= Beginning of Section =

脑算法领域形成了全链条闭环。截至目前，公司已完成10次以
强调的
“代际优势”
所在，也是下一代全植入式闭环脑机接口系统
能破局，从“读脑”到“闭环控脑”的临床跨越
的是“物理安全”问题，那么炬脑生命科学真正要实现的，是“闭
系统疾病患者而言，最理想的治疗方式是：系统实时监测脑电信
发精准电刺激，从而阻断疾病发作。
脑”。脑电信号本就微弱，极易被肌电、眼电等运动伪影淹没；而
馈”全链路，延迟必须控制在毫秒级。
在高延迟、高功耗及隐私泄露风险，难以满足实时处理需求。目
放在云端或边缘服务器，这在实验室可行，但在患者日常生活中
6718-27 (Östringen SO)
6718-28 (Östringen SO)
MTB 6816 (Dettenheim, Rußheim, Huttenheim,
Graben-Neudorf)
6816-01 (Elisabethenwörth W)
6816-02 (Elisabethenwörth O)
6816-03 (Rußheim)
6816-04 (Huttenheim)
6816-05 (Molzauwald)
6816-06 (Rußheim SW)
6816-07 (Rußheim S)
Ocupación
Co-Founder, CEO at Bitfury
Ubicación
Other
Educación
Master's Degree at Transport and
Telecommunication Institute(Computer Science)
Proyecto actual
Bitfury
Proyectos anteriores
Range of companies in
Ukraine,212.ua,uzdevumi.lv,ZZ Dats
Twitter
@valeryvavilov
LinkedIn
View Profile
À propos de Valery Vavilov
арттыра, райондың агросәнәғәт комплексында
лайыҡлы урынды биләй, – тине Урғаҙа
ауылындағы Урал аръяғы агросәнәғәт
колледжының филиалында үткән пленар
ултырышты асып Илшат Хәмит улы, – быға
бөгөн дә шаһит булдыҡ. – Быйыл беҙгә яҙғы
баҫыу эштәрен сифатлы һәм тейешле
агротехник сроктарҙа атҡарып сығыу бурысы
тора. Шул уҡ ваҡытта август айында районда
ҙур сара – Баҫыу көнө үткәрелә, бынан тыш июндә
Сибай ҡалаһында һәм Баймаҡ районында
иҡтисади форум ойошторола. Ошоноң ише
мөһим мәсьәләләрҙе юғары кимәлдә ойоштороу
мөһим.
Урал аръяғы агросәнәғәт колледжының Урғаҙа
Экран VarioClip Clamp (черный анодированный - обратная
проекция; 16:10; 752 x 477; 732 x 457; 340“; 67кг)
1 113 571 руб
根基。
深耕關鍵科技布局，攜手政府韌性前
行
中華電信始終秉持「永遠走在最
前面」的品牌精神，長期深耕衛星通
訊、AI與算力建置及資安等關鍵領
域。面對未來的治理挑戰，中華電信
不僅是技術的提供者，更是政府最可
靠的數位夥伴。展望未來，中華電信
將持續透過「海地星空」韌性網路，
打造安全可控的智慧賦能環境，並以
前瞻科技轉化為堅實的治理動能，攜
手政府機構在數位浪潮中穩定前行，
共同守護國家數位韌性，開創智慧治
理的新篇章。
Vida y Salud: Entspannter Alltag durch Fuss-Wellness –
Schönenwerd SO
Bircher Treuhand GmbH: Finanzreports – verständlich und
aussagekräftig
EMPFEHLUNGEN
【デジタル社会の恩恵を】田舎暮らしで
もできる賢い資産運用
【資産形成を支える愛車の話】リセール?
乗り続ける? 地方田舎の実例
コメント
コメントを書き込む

= End of Section =

Restate word for word the lines of the data above, starting at the line containing "6816-05 (Molzauwald)" and ending at the line containing "靠的數位夥伴。展望未來，中華電信", both included, and nothing more.

6816-05 (Molzauwald)
6816-06 (Rußheim SW)
6816-07 (Rußheim S)
Ocupación
Co-Founder, CEO at Bitfury
Ubicación
Other
Educación
Master's Degree at Transport and
Telecommunication Institute(Computer Science)
Proyecto actual
Bitfury
Proyectos anteriores
Range of companies in
Ukraine,212.ua,uzdevumi.lv,ZZ Dats
Twitter
@valeryvavilov
LinkedIn
View Profile
À propos de Valery Vavilov
арттыра, райондың агросәнәғәт комплексында
лайыҡлы урынды биләй, – тине Урғаҙа
ауылындағы Урал аръяғы агросәнәғәт
колледжының филиалында үткән пленар
ултырышты асып Илшат Хәмит улы, – быға
бөгөн дә шаһит булдыҡ. – Быйыл беҙгә яҙғы
баҫыу эштәрен сифатлы һәм тейешле
агротехник сроктарҙа атҡарып сығыу бурысы
тора. Шул уҡ ваҡытта август айында районда
ҙур сара – Баҫыу көнө үткәрелә, бынан тыш июндә
Сибай ҡалаһында һәм Баймаҡ районында
иҡтисади форум ойошторола. Ошоноң ише
мөһим мәсьәләләрҙе юғары кимәлдә ойоштороу
мөһим.
Урал аръяғы агросәнәғәт колледжының Урғаҙа
Экран VarioClip Clamp (черный анодированный - обратная
проекция; 16:10; 752 x 477; 732 x 457; 340“; 67кг)
1 113 571 руб
根基。
深耕關鍵科技布局，攜手政府韌性前
行
中華電信始終秉持「永遠走在最
前面」的品牌精神，長期深耕衛星通
訊、AI與算力建置及資安等關鍵領
域。面對未來的治理挑戰，中華電信
不僅是技術的提供者，更是政府最可
靠的數位夥伴。展望未來，中華電信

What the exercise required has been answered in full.